PERFORMANCE ANALYSIS OF A HIGH-GAIN BIDIRECTIONAL DC-DC CONVERTER FED EV DRIVE WITH SLIDING MODE CONTROLLER FOR REDUCED RIPPLE DISTORTION

This research presents an advanced high-gain bidirectional DC-DC converter (BDC) for electric vehicle (EV) drive applications, incorporating a sliding mode controller (SMC) to minimize ripple distortion and enhance system performance. The proposed non-isolated converter integrates an energy storage system efficiently, achieving high voltage gain without the need for voltage multiplier cells (VMC) or hybrid switched-capacitor techniques.
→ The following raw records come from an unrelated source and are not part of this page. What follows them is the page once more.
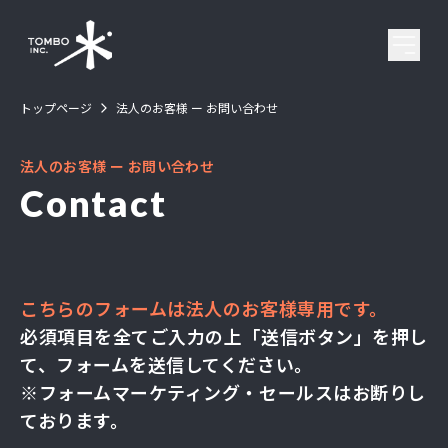
トップページ
法人のお客様 ー お問い合わせ
会社概要
法人のお客様 ー お問い合わせ
事業内容
Contact
導入事例
ブログ
こちらのフォームは法人のお客様専用です。
必須項目を全てご入力の上「送信ボタン」を押し
お問い合わせ
て、フォームを送信してください。
※フォームマーケティング・セールスはお断りし
ております。
法人のお客様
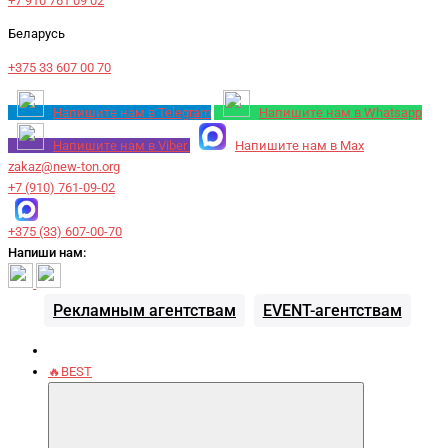
+7 910 761 09 02
Беларусь
+375 33 607 00 70
Напишите нам в Telegram
Напишите нам в Whatsapp
Напишите нам в Viber
Напишите нам в Max
zakaz@new-ton.org
+7 (910) 761-09-02
+375 (33) 607-00-70
Напиши нам:
Рекламным агентствам
EVENT-агентствам
🔥BEST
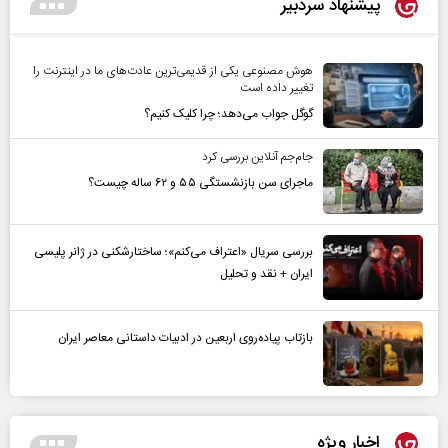
پیشنهاد سردبیر
هوش مصنوعی یکی از قدیمی‌ترین عادت‌های ما در اینترنت را
تغییر داده است
گوگل جواب می‌دهد؛ چرا کلیک کنیم؟
جام‌جم آنلاین بررسی کرد
ماجرای سن بازنشستگی ۵۵ و ۶۲ ساله چیست؟
بررسی سریال «اعتراف می‌کنم»؛ ساختارشکنی در ژانر پلیسی
ایران + نقد و تحلیل
بازتاب پیاده‌روی اربعین در ادبیات داستانی معاصر ایران
اخبار ویژه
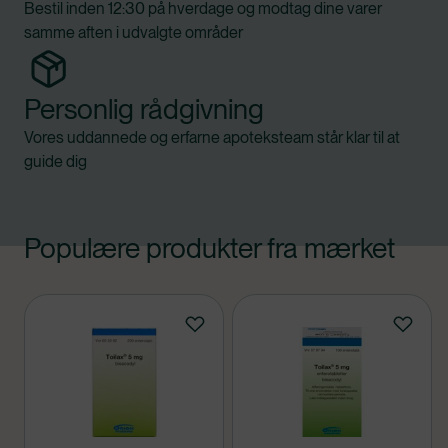
Bestil inden 12:30 på hverdage og modtag dine varer
samme aften i udvalgte områder
Personlig rådgivning
Vores uddannede og erfarne apoteksteam står klar til at
guide dig
Populære produkter fra mærket
Produkter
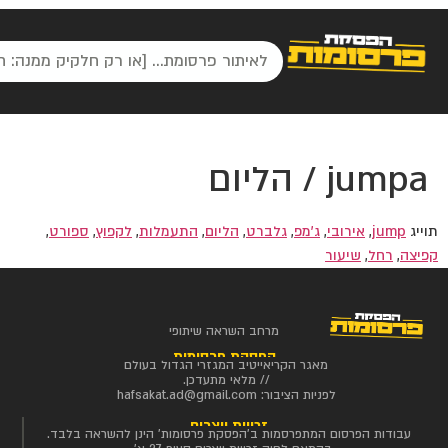
jumpa / הליום
תוייג
jump
,
אירובי
,
ג'מפ
,
גלברט
,
הליום
,
התעמלות
,
לקפוץ
,
ספורט
,
קפיצה
,
רחל
,
שיעור
מרחב השראה שיתופי
הפסקת פרסומות
מאגר הקריאייטיב המגזרי הגדול בעולם
// מלאי מתעדכן.
לפניות הציבור:
hafsakat.ad@gmail.com
זכויות יוצרים
עבודות הפרסום המתפרסמות ב'הפסקת פרסומות' הינן להשראה בלבד.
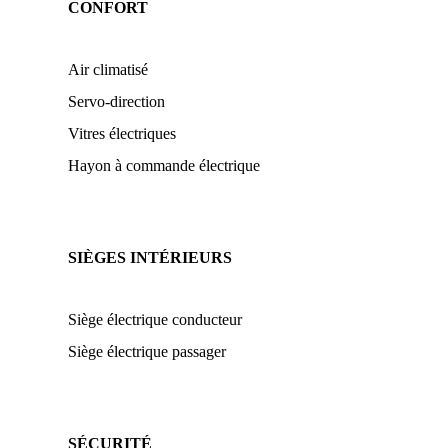
CONFORT
Air climatisé
Servo-direction
Vitres électriques
Hayon à commande électrique
SIÈGES INTÉRIEURS
Siège électrique conducteur
Siège électrique passager
SÉCURITÉ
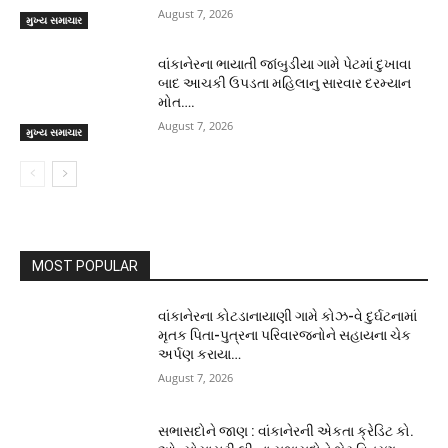
August 7, 2026
મુખ્ય સમાચાર
વાંકાનેરના ભાયાતી જાંબુડીયા ગામે પેટમાં દુખાવા
બાદ આચકી ઉપડતા મહિલાનુ સારવાર દરમ્યાન
મોત….
August 7, 2026
મુખ્ય સમાચાર
MOST POPULAR
વાંકાનેરના કોટડાનાયાણી ગામે કોઝ-વે દુર્ઘટનામાં
મૃતક પિતા-પુત્રના પરિવારજનોને સહાયના ચેક
અર્પણ કરાયા…
August 7, 2026
સભાસદોને જાણ : વાંકાનેરની એકતા ક્રેડિટ કો.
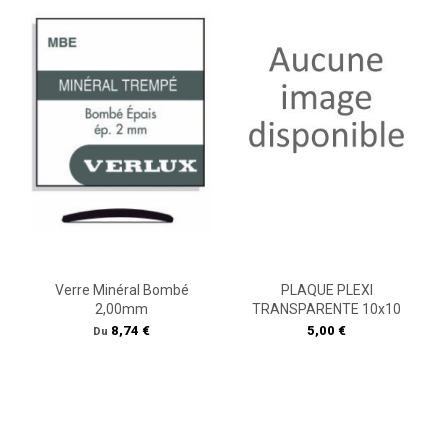
Verre Minéral Bombé
PLAQUE PLEXI
2,00mm
TRANSPARENTE 10x10
Prix
Prix
8,74 €
5,00 €
Du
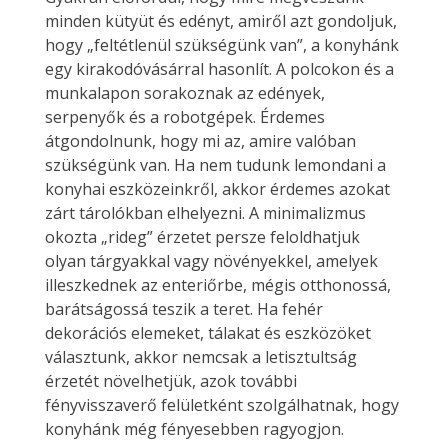
minden kütyüt és edényt, amiről azt gondoljuk,
hogy „feltétlenül szükségünk van”, a konyhánk
egy kirakodóvásárral hasonlít. A polcokon és a
munkalapon sorakoznak az edények,
serpenyők és a robotgépek. Érdemes
átgondolnunk, hogy mi az, amire valóban
szükségünk van. Ha nem tudunk lemondani a
konyhai eszközeinkről, akkor érdemes azokat
zárt tárolókban elhelyezni. A minimalizmus
okozta „rideg” érzetet persze feloldhatjuk
olyan tárgyakkal vagy növényekkel, amelyek
illeszkednek az enteriőrbe, mégis otthonossá,
barátságossá teszik a teret. Ha fehér
dekorációs elemeket, tálakat és eszközöket
választunk, akkor nemcsak a letisztultság
érzetét növelhetjük, azok további
fényvisszaverő felületként szolgálhatnak, hogy
konyhánk még fényesebben ragyogjon.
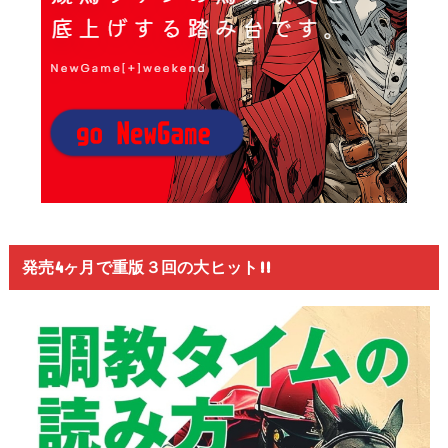
発売4ヶ月で重版３回の大ヒット!!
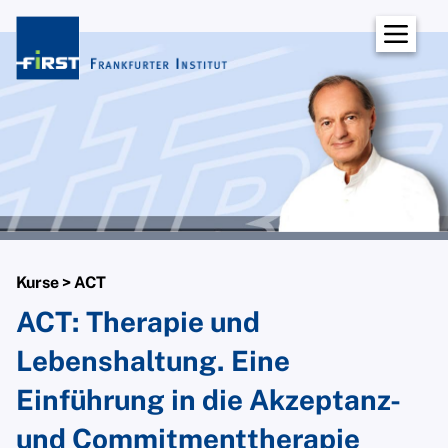
Praxisteam
Prof. Norbert Lotz, Ph. D.
Mathias Eifler
Wolf-Ulrich Scholz
Hanna Hentschel-Klumpp
Dr. Azra Peterschik
Daniela Tamme-Kodjovi
Charlotte Fern
Kurse > ACT
ACT: Therapie und
Publikationen
Lebenshaltung. Eine
Kontakt
Einführung in die Akzeptanz-
und Commitmenttherapie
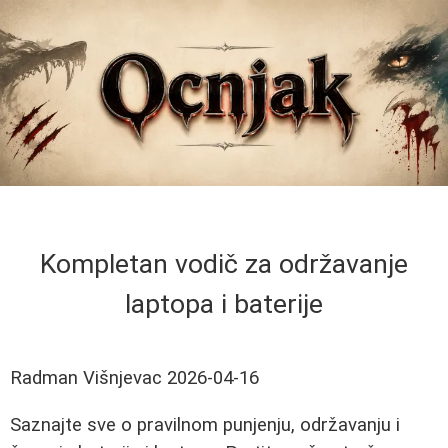
Kompletan vodič za održavanje
laptopa i baterije
Radman Višnjevac
2026-04-16
Saznajte sve o pravilnom punjenju, održavanju i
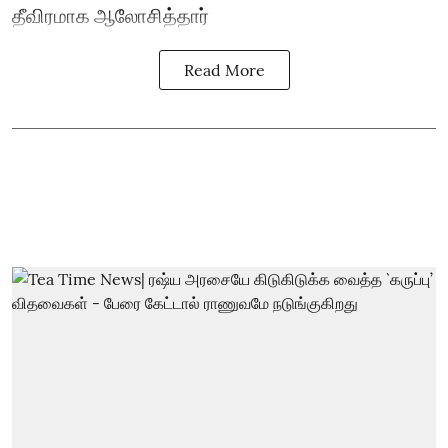
தீவிரமாக ஆலோசித்தார்
Read More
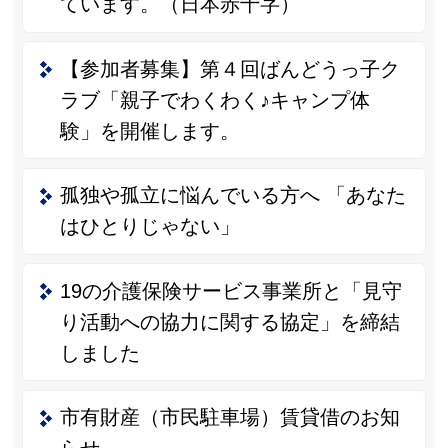
ています。（日本赤十字）
【参加者募集】第４回ばんどうっ子ク
ラブ「親子でわくわく♪キャンプ体
験」を開催します。
孤独や孤立に悩んでいる方へ 「あなた
はひとりじゃない」
19の介護保険サービス事業所と「見守
り活動への協力に関する協定」を締結
しました
市有財産（市民駐車場）賃貸借のお知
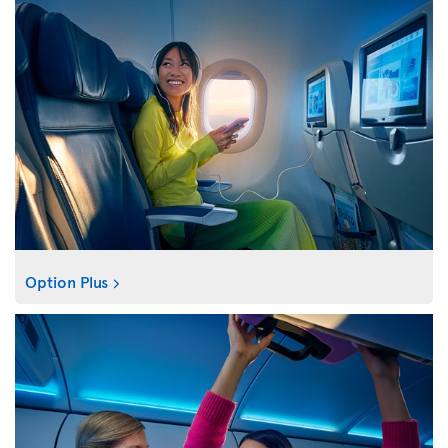
Option Plus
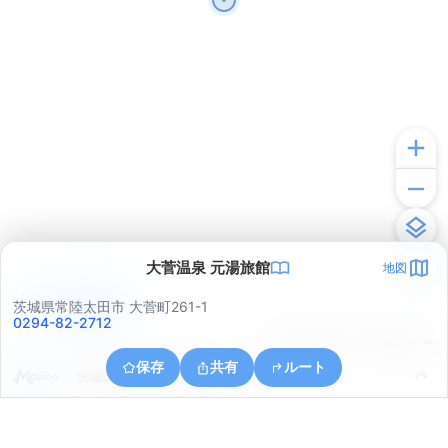
大菅温泉 元湯旅館
地図
アプリで見る
茨城県常陸太田市 大菅町261-1
0294-82-2712
© ONE COMPATH © GeoTechnologies Inc.
保存
共有
ルート
茨城県日立市十王町黒坂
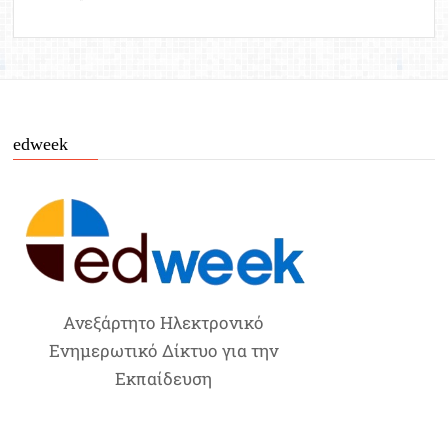
edweek
Ανεξάρτητο Ηλεκτρονικό
Ενημερωτικό Δίκτυο για την
Εκπαίδευση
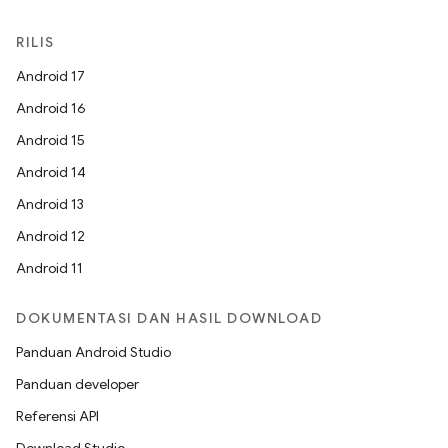
RILIS
Android 17
Android 16
Android 15
Android 14
Android 13
Android 12
Android 11
DOKUMENTASI DAN HASIL DOWNLOAD
Panduan Android Studio
Panduan developer
Referensi API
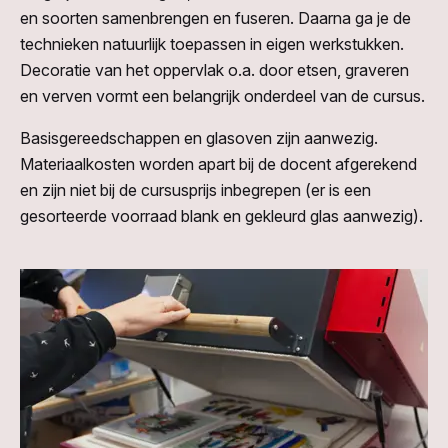
en soorten samenbrengen en fuseren. Daarna ga je de
technieken natuurlijk toepassen in eigen werkstukken.
Decoratie van het oppervlak o.a. door etsen, graveren
en verven vormt een belangrijk onderdeel van de cursus.
Basisgereedschappen en glasoven zijn aanwezig.
Materiaalkosten worden apart bij de docent afgerekend
en zijn niet bij de cursusprijs inbegrepen (er is een
gesorteerde voorraad blank en gekleurd glas aanwezig).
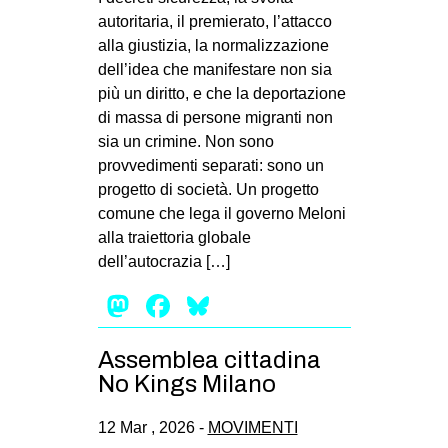
autoritaria, il premierato, l’attacco
alla giustizia, la normalizzazione
dell’idea che manifestare non sia
più un diritto, e che la deportazione
di massa di persone migranti non
sia un crimine. Non sono
provvedimenti separati: sono un
progetto di società. Un progetto
comune che lega il governo Meloni
alla traiettoria globale
dell’autocrazia […]
Mastodon
Facebook
Bluesky
Assemblea cittadina
No Kings Milano
12 Mar , 2026 -
MOVIMENTI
The converter utilizes a dual current path inductor structure, reducing component size while eliminating additional clamping circuits. The EV drive system operates in both forward motoring and regenerative braking modes, ensuring optimal energy utilization. During motoring mode, the converter supplies power from the battery to the motor, whereas, in braking mode, the motor functions as a generator, transferring recovered energy back to the battery. By incorporating an SMC, the system exhibits superior dynamic response, reduced voltage and current ripple, and enhanced robustness against parameter variations and external disturbances. The proposed system is simulated using MATLAB/Simulink and OPAL-RT Software-in-Loop(SIL) environment to analyze its performance under different driving conditions. Comparative results validate that the SMC-based control significantly improves power quality, ensuring stable and efficient operation of the EV drive system. This approach offers a reliable solution for high-performance EV applications with efficient energy recovery during braking.